The only question reserved by this report is whether the bill should be dismissed on the ground that the notes, as against the defendant Elizabeth B. Rowell, were without consideration. A written agreement was made between the plaintiff Robertson and William B. Rowell, the husband of the female defendant, referring to the notes set out in the bill, and providing that, if paid to the said Robertson, they should be a settlement in full of all claims between the parties up to that date; but if any of them should not be paid, the account should stand as stated in the ledger of Robertson. The notes were signed by William B. Rowell, and made payable to the order of Elizabeth B. Rowell, and on the back of each were written the words, “ I hereby charge my separate estate with the amount of this note.” The agreement and all the notes were signed by William B. Rowell, and were left with Robertson. A week or two after-wards Mr. Rowell brought his wife into the city, and she went with him to the office of Robertson and put her name on the back of each of the notes under the words written there. Robertson was away, but had left the papers with his bookkeeper.

It is evident from the form of the notes, and from the written *96agreement, that they were left incomplete, and were not designed to be held as' contracts until signed by Mrs. Rowell. They were payable to her order, and were to be indorsed by her before they would be in a condition to be used by Robertson. We do not understand the court to find that the papers were delivered as binding contracts when they were left with Robertson, but merely left with him to be held for completion by the signature of Mrs. Rowell, and for future delivery. It is apparent that the transaction was inchoate until the notes were signed by her and the papers subsequently delivered to take effect as contracts. It is also manifest that she intended to lend her credit to her husband. It is found that it was a part of the original agreement that she should do so. That there was such an oral agreement is competent evidence, in connection with the other facts, to show that the papers, when left with Robertson, were not delivered, but merely left to await completion. When completed, they were to be used by him according to the terms of the written contract, and they were in fact so used. It was a common case of an accommodation indorsement. The words written over the signature of Mrs. Rowell had no tendency to show the nature of her obligation. They were entirely consistent with any kind of an obligation, and as consistent with one as another. Without them, her signature constituted an ordinary indorsement; with them, it was neither less nor more. If she made any kind of a contract, her separate estate would be chargeable for the performance of her undertaking as well without these words as with them. Pub. Sts. c. 147, § 2.

The case differs from Tuttle v. Bartholomew, 12 Met. 452, and Belcher v. Smith, 7 Cush. 482, in which the signature on the back of the note was appended to the special and peculiar contract of guaranty.

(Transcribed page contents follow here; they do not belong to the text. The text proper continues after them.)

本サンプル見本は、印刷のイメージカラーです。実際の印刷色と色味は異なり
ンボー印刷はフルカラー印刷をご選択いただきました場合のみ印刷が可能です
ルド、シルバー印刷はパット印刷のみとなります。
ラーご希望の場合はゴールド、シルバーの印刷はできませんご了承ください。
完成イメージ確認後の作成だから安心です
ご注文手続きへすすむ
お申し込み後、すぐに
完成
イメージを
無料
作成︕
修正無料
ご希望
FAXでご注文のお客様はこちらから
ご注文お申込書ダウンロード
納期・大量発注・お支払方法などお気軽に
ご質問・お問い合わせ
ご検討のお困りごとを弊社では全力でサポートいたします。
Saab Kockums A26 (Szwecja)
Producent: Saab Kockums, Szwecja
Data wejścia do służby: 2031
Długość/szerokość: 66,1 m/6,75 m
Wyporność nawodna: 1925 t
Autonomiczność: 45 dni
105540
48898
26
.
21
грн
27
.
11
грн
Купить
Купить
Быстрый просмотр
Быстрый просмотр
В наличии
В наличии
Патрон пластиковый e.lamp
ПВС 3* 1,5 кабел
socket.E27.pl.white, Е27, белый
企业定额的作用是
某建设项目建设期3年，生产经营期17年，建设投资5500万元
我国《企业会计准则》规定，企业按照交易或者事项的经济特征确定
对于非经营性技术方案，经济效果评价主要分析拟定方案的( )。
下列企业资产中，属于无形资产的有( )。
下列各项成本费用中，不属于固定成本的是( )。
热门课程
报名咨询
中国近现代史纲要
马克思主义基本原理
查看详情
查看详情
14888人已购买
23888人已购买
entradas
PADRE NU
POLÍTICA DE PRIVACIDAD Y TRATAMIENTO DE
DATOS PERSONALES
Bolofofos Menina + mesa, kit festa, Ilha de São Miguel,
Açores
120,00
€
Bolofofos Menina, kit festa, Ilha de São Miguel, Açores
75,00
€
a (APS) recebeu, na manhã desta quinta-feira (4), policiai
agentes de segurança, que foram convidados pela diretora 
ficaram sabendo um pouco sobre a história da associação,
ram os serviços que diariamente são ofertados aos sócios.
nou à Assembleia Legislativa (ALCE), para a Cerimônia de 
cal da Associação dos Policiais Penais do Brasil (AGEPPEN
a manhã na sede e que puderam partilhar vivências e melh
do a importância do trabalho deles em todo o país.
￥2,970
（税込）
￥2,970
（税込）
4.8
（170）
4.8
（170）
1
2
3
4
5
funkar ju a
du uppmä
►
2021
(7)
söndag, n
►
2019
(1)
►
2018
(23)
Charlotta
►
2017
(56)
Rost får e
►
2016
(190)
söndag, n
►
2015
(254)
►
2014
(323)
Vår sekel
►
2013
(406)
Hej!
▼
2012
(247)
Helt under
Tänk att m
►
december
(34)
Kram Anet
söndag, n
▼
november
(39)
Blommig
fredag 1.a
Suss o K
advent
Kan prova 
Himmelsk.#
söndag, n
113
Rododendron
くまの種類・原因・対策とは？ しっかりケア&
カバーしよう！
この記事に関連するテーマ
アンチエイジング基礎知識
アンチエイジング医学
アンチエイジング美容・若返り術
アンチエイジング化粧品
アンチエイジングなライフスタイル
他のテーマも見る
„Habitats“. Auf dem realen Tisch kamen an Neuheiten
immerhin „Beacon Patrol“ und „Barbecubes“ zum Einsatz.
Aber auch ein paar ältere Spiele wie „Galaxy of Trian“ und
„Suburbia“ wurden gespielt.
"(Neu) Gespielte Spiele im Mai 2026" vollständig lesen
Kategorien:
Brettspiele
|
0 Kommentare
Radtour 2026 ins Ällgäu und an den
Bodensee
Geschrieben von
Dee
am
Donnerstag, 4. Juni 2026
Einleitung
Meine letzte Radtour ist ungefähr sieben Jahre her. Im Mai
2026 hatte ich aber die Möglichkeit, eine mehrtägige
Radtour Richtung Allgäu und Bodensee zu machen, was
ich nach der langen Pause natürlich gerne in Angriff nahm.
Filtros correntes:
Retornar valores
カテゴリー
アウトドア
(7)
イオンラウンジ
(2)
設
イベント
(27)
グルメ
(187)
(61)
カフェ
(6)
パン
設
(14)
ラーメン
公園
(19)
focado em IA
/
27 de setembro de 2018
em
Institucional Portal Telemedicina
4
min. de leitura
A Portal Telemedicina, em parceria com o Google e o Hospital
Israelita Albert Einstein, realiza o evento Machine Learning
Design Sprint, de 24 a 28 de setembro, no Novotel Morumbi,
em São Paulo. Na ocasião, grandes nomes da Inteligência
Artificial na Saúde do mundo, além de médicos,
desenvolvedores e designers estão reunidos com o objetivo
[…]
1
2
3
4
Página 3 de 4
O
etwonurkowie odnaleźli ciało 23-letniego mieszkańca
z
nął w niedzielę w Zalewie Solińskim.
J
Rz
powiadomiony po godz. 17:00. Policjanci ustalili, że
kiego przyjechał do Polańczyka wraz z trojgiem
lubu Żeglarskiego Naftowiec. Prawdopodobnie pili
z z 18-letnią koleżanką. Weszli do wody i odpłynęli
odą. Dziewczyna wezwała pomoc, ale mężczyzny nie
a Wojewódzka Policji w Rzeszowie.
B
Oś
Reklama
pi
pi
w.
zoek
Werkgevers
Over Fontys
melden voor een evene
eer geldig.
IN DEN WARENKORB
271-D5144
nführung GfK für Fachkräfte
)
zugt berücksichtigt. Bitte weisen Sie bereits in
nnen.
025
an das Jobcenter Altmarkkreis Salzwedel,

If there was a sufficient consideration for the notes between Robertson and her husband, she was bound, for she signed before the notes were used, knowing that her husband was to use them. There was a valuable consideration moving from Robertson in his implied promise contained in the writing not to sue on the account until the maturity of the first note, nor after-wards if the notes were paid when due. It was immaterial whether she knew the nature of the consideration or not. It *97was enough that she gave her husband the use of her name and credit in his transaction with a third person. Chicopee Bank v. Chapin, 8 Met. 40. Stoddard v. Kimball, 4 Cush. 604, and 6 Cush. 469. Hilton v. Smith, 5 Gray, 400.

The cases which hold that knowledge of the consideration by one putting his name on a note for the accommodation of another is necessary to bind him, are where a note had previously taken effect as a contract, and a new and independent consideration is required for the new contract. Ellis v. Clark, 110 Mass. 389. Pratt v. Hedden, 121 Mass. 116. Rogers v. Union Stone Co. 130 Mass. 581. In such cases, the new contract being between the holder of the note and a new party, if the consideration moves from the holder it must be known to the signer, or there is no mutuality, and it is not a consideration between the parties to the contract.

We are of opinion that, on the facts reported, there was a good consideration for the promise of the female defendant, and the case must stand for a further hearing. So ordered.